- September 05, 2017
- Fluke Corporation
By Bill Lydon, Editor, Automation.com
Proper pressure instrument calibration requires the coordination of a number of factors to ensure precise accuracy. Improving this pressure calibration process can really boost an instrumentation team‚Äôs productivity and overall production.
By Bill Lydon, Editor, Automation.com
Pressure measurements are often critical to the quality and efficiency of process control systems. Proper pressure instrument calibration requires the coordination of a number of factors to ensure precise accuracy. Improving this pressure calibration process can really boost an instrumentation team’s productivity and overall production. Fluke has produced a new product, designed to help these professionals streamline calibration, and I sat down with Product Marketing Manager Jim Shields who walked me through the new Fluke 729 Automatic Pressure Calibrator product.
The Four Common Issues of Calibration
As a 25-year industry veteran, Shields understands instrumentation and calibration. He described some of the four most common issues that today’s process technicians encounter when performing pressure calibrations:
1. Slow Leaks
A leaking pressure source makes it difficult to maintain a stable pressure at calibration points long enough to take an accurate reading. Slow leaks can require technicians to constantly fine tune and adjust pressure applied from a pump making it difficult for the system to settle. This complicates the recommended procedure to let the system settle for several seconds or even minutes at the desired pressure set point for a more accurate and repeatable test result.
2. Documenting pressure calibration requires multiple tools
Documenting pressure calibration results is important in order to maintain accurate critical instrument records, but the number of steps associated with documenting the procedure, and the number of tools required for the average pressure calibration can make the task immensely more difficult. For instance, a typical pressure calibration could require a pressure calibrator, pressure module or gauge for measuring pressure, a pump to generate pressure, and multiple hoses and fittings between the devices (including the connections to the pressure transmitter itself).

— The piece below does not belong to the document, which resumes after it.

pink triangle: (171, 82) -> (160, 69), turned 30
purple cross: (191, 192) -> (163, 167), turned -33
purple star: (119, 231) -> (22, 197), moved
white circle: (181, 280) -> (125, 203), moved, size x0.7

3. Manually generating and controlling the pressure for each test point
Pressure calibrations in process manufacturing environments rarely require testing to occur at a single test point. In fact, a typical pressure calibration can require anywhere from three to eleven pressure test points. Trying to adjust and fine tune system pressure for these specific points can be difficult and time consuming. Each individual point requires technicians to increase or decrease pressure by either pumping the system up or releasing pressure, and then to fine tune the pressure using the fine adjust Vernier of the test pump. This process can be simplified by spending extra time carefully matching the selected hand pump to the pressure range of the transmitter being tested. For instance, some portable pneumatic pumps have pressure ranges that go up to 600 psi / 40 bar, but it can be difficult to accurately increase pressure beyond 400 psi / 28 bar. There are, however, newer portable pumps that can be easily pumped and adjusted to over 1,000 psi / 69 bar if the primary calibration need is over 400 psi / 28 bar.
4. Achieving repeatability when calibrating a pressure switch
Calibrating a pressure switch can be a time-consuming task and repeatability is key to success. Achieving repeatability requires the user to apply slow changes in pressure to the switch as it approaches its defined set or reset point. Not only do you need to determine where the switch sets, you need to make sure that the Vernier or fine adjustment mechanism of your test pump has the capability of varying pressure up to the set point and back to the switch reset point. Since these adjustments are manual, achieving repeatable measurements of the set/reset points can be difficult. With practice, technicians can gain the experience to get the fine adjustment of the pump within range of the set and reset point pressure with more regularity. This process can be further simplified by selecting a pump with a wide fine adjustment range, allowing you to more accurately make adjustments to meet measurement requirements.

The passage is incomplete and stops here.